In fact, according to a study by the Kaiser Foundation, the vast majority of nonelderly adults in America who do not receive Social Security disability benefits and who are covered by Medicaid come from working families, and the majority work themselves. The cluster of plaintiffs in the Kentucky case illustrates this fact.

Furthermore, while work requirements don’t appreciably help people escape poverty, Medicaid definitely does. Study after study has shown correlations between Medicaid support and the eventual achievement of higher incomes, as well as decreased medical debt. A 2014 analysis found that access to health insurance, including Medicaid coverage, directly contributed to cutting poverty by almost one-quarter.

On the other hand, work requirements can cause working people to lose their Medicaid coverage. People who work low-wage jobs—i.e., the people most likely to receive Medicaid—are more likely to have irregular hours or gaps in their employment. Under SF-97, one month without meeting the minimum 80-hour quota would have them booted off the program for a year.

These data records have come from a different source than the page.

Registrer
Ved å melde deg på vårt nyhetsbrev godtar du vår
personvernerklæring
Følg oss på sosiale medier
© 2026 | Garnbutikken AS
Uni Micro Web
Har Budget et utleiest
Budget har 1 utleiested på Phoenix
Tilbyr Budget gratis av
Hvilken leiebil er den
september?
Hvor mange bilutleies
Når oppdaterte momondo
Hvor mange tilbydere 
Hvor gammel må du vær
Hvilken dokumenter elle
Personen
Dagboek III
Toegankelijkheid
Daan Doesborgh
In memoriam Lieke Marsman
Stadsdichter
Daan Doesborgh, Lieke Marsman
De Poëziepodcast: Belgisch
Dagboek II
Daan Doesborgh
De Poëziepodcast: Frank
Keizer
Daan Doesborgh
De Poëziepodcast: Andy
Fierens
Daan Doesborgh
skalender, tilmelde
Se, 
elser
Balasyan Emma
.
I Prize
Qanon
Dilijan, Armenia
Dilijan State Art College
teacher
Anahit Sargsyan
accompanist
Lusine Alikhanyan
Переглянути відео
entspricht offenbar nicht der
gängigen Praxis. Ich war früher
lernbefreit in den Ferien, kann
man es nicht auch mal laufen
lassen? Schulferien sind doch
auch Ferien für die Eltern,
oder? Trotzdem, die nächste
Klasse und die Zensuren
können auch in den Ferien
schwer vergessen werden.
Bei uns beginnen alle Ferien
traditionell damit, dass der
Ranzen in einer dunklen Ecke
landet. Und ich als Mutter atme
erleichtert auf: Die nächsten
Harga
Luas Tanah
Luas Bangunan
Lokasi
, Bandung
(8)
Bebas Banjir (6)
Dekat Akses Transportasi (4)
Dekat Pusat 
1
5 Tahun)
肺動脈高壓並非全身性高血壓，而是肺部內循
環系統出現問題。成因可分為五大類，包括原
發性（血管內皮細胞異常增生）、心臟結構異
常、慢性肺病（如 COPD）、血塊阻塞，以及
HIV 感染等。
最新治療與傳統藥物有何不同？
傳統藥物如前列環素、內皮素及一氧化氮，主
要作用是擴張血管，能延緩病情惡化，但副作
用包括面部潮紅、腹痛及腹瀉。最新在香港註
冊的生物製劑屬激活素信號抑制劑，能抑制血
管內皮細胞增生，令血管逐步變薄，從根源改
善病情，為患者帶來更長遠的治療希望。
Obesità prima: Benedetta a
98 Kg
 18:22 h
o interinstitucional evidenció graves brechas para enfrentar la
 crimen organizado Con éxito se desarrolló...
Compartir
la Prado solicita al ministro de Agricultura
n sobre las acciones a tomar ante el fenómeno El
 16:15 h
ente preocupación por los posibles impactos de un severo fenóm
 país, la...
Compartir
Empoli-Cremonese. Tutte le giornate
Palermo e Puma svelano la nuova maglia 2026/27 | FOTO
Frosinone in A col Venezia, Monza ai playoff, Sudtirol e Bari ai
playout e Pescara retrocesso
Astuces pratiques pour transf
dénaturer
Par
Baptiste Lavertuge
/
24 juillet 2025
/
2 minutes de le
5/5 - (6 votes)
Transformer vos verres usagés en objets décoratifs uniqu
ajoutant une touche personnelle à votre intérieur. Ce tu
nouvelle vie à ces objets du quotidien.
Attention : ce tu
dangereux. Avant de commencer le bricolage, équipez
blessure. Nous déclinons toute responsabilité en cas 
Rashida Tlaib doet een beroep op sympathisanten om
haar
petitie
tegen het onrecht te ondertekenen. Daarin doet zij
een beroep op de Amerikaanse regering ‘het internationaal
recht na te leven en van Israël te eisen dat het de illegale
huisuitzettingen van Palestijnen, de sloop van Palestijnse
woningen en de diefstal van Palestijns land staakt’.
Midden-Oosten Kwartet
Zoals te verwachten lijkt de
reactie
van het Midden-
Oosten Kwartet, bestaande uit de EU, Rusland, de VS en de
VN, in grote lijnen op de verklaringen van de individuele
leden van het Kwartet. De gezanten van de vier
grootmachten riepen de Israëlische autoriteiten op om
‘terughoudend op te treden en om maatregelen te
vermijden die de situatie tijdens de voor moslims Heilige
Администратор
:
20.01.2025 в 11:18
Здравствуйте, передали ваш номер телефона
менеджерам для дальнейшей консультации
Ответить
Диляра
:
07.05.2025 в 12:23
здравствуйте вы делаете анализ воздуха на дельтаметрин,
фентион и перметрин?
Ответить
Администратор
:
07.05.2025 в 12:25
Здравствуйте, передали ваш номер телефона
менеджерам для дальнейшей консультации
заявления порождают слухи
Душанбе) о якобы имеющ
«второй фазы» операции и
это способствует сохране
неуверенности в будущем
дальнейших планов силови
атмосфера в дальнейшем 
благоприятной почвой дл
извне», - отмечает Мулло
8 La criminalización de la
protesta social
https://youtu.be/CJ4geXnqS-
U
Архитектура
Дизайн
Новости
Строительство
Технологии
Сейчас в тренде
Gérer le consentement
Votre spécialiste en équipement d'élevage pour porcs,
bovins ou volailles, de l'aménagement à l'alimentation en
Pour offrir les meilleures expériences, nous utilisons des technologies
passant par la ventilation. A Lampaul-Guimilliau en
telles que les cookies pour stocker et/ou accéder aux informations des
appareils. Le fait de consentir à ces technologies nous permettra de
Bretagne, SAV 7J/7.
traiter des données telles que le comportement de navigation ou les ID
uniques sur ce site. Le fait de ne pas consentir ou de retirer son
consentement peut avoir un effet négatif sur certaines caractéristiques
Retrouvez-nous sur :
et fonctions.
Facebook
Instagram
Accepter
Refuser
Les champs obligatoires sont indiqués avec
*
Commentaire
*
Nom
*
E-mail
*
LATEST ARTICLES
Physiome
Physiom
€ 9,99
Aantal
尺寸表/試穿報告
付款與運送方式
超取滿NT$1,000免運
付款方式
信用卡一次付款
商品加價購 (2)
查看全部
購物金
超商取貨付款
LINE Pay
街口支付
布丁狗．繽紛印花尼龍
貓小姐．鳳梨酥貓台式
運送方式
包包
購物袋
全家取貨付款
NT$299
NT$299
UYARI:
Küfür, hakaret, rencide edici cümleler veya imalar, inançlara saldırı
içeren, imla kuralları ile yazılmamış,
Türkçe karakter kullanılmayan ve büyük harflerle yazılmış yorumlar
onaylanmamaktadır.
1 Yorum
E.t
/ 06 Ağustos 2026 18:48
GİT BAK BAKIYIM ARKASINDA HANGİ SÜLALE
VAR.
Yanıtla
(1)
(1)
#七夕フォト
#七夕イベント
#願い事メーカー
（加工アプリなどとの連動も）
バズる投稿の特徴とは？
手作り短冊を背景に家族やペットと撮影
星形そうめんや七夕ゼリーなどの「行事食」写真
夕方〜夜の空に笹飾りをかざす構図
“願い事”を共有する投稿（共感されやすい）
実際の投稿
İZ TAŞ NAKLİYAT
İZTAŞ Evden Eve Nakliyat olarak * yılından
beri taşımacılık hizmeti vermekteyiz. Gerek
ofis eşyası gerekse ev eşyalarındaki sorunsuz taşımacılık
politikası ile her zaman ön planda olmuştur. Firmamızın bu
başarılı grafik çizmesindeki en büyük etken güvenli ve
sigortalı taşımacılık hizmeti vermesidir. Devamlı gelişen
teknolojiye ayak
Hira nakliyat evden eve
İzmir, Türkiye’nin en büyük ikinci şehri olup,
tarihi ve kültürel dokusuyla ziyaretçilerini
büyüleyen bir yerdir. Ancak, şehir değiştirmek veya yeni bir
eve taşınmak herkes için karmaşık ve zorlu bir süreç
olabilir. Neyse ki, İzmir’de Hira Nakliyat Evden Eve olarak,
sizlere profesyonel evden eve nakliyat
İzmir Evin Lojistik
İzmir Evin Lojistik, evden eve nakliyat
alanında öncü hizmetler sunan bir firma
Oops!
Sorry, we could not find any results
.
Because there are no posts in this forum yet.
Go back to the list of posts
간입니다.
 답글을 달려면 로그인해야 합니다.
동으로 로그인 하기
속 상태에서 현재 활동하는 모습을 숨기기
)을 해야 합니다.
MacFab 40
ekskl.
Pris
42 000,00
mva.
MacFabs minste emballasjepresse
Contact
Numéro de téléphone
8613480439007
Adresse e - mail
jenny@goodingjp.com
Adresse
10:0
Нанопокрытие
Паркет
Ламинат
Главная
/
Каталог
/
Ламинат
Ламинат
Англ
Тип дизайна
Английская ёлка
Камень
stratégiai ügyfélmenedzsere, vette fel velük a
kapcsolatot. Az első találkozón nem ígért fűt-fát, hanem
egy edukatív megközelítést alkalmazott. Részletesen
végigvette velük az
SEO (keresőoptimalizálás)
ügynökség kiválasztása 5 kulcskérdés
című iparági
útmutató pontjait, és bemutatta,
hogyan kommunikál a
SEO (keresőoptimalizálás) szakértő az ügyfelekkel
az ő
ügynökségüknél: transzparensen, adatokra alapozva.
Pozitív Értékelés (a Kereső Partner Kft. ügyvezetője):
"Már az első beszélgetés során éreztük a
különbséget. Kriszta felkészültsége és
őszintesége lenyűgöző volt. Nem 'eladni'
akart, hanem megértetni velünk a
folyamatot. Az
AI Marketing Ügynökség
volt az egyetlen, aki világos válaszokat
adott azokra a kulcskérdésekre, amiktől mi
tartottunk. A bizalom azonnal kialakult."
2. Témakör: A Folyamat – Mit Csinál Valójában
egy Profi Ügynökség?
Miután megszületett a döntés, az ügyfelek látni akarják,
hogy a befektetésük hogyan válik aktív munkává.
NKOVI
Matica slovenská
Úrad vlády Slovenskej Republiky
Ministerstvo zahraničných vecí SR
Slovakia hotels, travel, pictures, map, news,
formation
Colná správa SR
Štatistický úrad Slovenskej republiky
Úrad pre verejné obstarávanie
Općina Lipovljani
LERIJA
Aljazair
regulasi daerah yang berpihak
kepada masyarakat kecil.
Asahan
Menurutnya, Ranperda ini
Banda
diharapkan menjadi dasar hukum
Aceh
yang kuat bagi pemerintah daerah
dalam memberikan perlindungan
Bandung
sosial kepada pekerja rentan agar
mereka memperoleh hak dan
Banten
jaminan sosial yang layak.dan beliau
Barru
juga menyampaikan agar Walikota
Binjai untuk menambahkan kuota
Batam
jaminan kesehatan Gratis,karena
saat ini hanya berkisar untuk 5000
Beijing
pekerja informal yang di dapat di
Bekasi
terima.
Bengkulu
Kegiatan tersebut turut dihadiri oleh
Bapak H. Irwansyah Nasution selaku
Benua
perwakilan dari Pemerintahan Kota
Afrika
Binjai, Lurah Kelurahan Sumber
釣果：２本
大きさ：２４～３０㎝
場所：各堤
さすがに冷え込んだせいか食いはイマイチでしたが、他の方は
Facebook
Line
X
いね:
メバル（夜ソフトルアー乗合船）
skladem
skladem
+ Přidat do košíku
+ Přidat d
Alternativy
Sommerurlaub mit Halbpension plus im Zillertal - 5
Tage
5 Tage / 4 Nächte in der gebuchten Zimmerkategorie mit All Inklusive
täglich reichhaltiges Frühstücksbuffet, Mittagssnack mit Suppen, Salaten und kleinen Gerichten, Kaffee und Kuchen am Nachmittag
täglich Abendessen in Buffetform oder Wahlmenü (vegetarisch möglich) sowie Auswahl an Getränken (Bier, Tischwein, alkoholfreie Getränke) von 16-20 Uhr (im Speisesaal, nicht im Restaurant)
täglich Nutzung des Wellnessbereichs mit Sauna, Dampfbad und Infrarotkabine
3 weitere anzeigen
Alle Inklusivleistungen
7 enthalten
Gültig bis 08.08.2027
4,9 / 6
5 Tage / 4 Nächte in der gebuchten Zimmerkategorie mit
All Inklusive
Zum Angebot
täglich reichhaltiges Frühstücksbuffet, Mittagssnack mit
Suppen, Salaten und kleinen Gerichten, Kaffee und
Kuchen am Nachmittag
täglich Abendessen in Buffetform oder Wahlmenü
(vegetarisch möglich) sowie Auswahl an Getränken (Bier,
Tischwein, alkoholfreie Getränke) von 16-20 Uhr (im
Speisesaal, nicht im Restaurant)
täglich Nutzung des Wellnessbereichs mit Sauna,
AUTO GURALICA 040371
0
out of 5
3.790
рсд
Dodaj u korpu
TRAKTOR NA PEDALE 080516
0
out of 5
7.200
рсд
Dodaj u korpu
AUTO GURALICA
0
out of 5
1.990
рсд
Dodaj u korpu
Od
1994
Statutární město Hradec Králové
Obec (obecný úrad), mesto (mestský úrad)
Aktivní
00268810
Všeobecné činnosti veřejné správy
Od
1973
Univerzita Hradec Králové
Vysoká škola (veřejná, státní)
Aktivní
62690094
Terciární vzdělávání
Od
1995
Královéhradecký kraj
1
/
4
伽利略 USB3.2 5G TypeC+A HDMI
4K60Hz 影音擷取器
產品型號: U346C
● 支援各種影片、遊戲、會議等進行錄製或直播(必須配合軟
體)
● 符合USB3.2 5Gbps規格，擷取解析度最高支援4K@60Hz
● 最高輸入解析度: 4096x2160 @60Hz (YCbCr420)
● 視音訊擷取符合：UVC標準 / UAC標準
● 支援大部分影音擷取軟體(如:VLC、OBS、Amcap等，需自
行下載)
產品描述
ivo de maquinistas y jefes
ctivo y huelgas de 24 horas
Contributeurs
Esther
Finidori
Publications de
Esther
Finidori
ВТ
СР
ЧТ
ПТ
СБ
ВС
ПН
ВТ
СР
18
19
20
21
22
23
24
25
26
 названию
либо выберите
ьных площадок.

Sen. Charlie Scott (R-Casper), a co-sponsor, said work requirements amounted to a “helping hand” for people to get a job.

Many major physician organizations—including the American Medical Association, American Academy of Family Physicians, American Academy of Pediatrics, American College of Obstetricians and Gynecologists and the American Psychiatric Association—oppose Medicaid work requirements.

Why do we need bills like this? (We don’t.)

Wyoming is one of 28 states that chose not to expand Medicaid to childless adults under the Affordable Care Act. Expansion would have provided health insurance to 17,800 new enrollees in Wyoming. About 60 percent of people in that group are already working and 15 percent are disabled or too sick to work.

Which begs the question: Why do we need bills that mandate work like SF-97 if a majority of eligible enrollees are employed at least part-time? The number of people who would be affected is estimated at only 3,300, and three-fourths of those folks are single mothers barely scraping by as it is. Isn’t there a better way to improve their lives than threaten to take away their health care?

It appears that establishing work requirements for Medicaid and SNAP recipients in Wyoming is a solution to a problem that does not exist. As long as the state has the ability to determine if it will have work requirements and it is not forced to do so by the federal government, Wyoming should continue to use logic and compassion on the issue and say “no thanks.”

A work requirements bill passed the Senate with gusto, suggesting there's no small number of lawmakers eager to kick folks in Wyoming off Medicaid.